E no, non mi fai pena: è un misto di disprezzo e derisione.

Forse l'hai sentito dire anche tu, comunque a Roma diciamo "sei una pippa ar sugo".

lunedì 13 febbraio 2012

Troppo

C'è la Grecia in fiamme, con un popolo intero che lotta perché, come dice Gap non si può capire in che modo far morire di fame un'intera popolazione possa risollevare le sorti di un paese.
Quella Grecia che per me è verbi da imparare a memoria, letture che ti aprono il mondo, Filosofia e bellissime spiagge e che ora è un campo di battaglia, potente e disperato. 

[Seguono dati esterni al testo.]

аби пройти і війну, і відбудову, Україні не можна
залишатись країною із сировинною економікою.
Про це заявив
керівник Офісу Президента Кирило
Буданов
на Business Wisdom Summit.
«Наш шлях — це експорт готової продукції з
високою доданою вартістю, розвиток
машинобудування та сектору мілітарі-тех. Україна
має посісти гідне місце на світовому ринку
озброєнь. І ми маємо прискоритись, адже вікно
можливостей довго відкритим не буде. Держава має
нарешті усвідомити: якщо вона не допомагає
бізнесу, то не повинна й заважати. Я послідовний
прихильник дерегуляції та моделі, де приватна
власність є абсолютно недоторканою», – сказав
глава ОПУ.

C'è l'ennesimo stupro. Una ragazza di vent'anni violentata, picchiata e lasciata svestita e piena di sangue in mezzo alla neve. 
E quello schifoso animale beccato con i vestiti sporchi del sangue di quella donna che dice "è stato consensuale. L'ho solo baciata". 
E io vorrei averlo davanti per urlargli in faccia che il sesso consensuale è un'altra cosa, che per un bacio non finisci sola seminuda e ferita in mezzo alla neve. Che la gente come lui è la vergogna del genere umano e che il solo motivo per cui non gli auguro la morte è che sono convinta che dopo siamo solo terra per i ceci e lui e i suoi compagni di stupro invece devono pagare qui.
Urlare a lui e agli schifosi che con lui hanno violentato quella ragazza, mia sorella, che "NO vuol dire NO" e che lo stupro è omicidio, anche se quella ragazza "non è grave", come ci dicono i giornali. 

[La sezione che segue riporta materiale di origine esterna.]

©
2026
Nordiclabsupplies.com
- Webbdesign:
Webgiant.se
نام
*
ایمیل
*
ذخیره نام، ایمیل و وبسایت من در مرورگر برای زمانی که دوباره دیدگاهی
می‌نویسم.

Quegli stessi giornali che della visita di Camila Vallejo e delle (ridicole) scaramucce tra ex-post-boh comunisti, scrivono "Metti due fratelli in pessimi rapporti. E metti l'arrivo di una bella ragazza in città corteggiata da entrambi. Molto facile che diventi un altro ottimo motivo per "litigare"
Perché anche davanti ad una donna che combatte non può mancare un po' di sano sessismo italico, quello per cui prima che comunista, studentessa, militante, cilena, tu sei una "bella ragazza corteggiata da entrambi". Svilire e ridimensionare la forza e la potenza del femminile sembra essere una necessità. 
E non ditemi che "è colpa di Berlusconi", perché questa frase sta scritta su La Repubblica, non su Il Giornale. E perché il sessismo, in Italia, non è un problema nemmeno per chi c'ha il poster del Che appeso al muro e Il Capitale in bella mostra sulla scrivania.

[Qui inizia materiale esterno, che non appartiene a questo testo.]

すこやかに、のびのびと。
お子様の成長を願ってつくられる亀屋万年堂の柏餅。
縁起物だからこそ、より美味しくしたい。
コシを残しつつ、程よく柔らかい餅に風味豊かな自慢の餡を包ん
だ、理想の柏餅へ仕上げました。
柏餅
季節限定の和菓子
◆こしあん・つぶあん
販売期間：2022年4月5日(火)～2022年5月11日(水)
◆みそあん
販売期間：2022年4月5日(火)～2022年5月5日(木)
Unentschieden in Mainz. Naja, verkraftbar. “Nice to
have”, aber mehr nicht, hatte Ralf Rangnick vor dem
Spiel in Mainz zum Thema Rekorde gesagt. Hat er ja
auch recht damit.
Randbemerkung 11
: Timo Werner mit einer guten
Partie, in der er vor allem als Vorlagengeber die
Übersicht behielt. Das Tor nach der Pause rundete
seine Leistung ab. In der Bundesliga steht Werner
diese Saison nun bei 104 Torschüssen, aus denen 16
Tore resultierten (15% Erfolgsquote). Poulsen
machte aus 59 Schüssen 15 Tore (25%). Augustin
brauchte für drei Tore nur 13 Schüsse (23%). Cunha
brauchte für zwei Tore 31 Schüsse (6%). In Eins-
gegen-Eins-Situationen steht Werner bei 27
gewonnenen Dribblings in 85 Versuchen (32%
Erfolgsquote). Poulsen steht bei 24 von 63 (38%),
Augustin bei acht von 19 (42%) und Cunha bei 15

C'è Giovanardi, che dice che due lesbiche che si baciano gli fanno lo stesso effetto che vedere uno che piscia per strada e io gli vorrei dire quale effetto la sua vista abbia su di me, ma non posso, perché se lui apre bocca per dire tali stronzate, allora va bene, ma se io dico che lui è un coso brutto con palesi problemi sessuali allora sto offendendo un servitore dello stato e bla bla bla.
E vorrei dirgli che grazie a gente come lui c'è una cosa che si chiama "stupro correttivo" che vuol dire che se sei lesbica arriva qualche prode maschione eterosessuale, magari con qualche amico, che ti violenta e ti picchia perché così diventerai una brava donna, eterosessuale e sottomessa.
Giovanardi, che blatera di "organi costruiti per ricevere e organi costruiti per espellere" e come dice la mia amica Marta,"a parte il discorso sui gay e sulle lesbiche, che purtroppo non mi sorprende, quello che mi dà altrettanto fastidio è questo concetto di donna che riceve e uomo che espelle. Rientriamo come al sempre nella solita dialettica della donna che somatizza, accetta, subisce, riceve e dell'uomo che esterna, rifiuta, provoca, dona ed impone. La dialettica della violenza insomma."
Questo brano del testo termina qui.